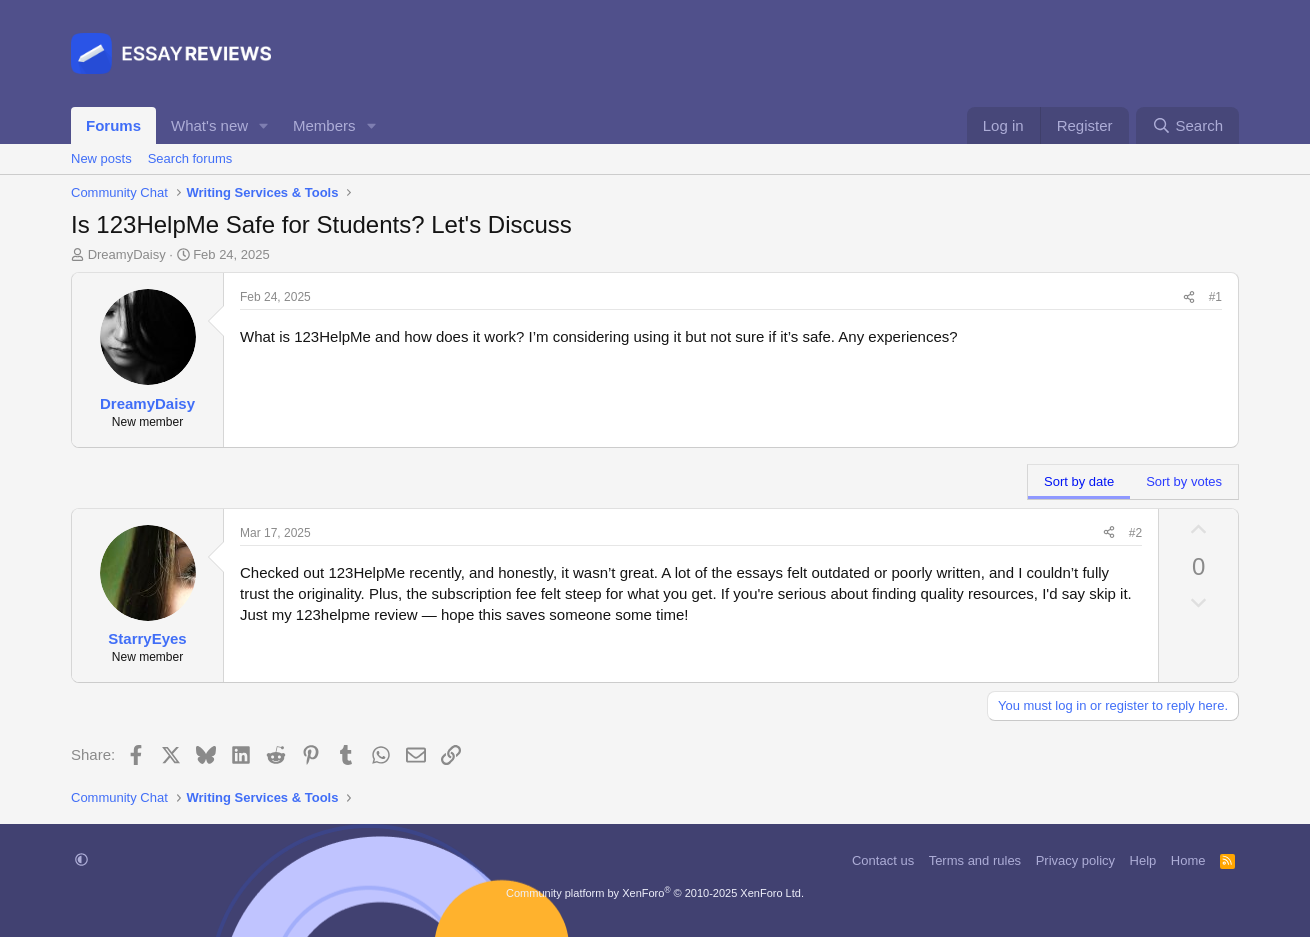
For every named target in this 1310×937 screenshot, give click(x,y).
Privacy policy (1075, 860)
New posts (101, 158)
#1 (1215, 297)
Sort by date (1079, 481)
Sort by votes (1184, 481)
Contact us (883, 860)
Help (1143, 860)
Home (1188, 860)
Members (324, 125)
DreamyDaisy (127, 254)
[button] (264, 125)
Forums (113, 125)
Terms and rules (975, 860)
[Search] (1187, 125)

# # # # # # #

_Description of the task_
For each record above, write out its text exactly and skip any picture.

_Answer for the task_
For every named target in this 1310×937 screenshot, give click(x,y).
Privacy policy (1075, 860)
New posts (101, 158)
#1 (1215, 297)
Sort by date (1079, 481)
Sort by votes (1184, 481)
Contact us (883, 860)
Help (1143, 860)
Home (1188, 860)
Members (324, 125)
DreamyDaisy (127, 254)
[button] (264, 125)
Forums (113, 125)
Terms and rules (975, 860)
[Search] (1187, 125)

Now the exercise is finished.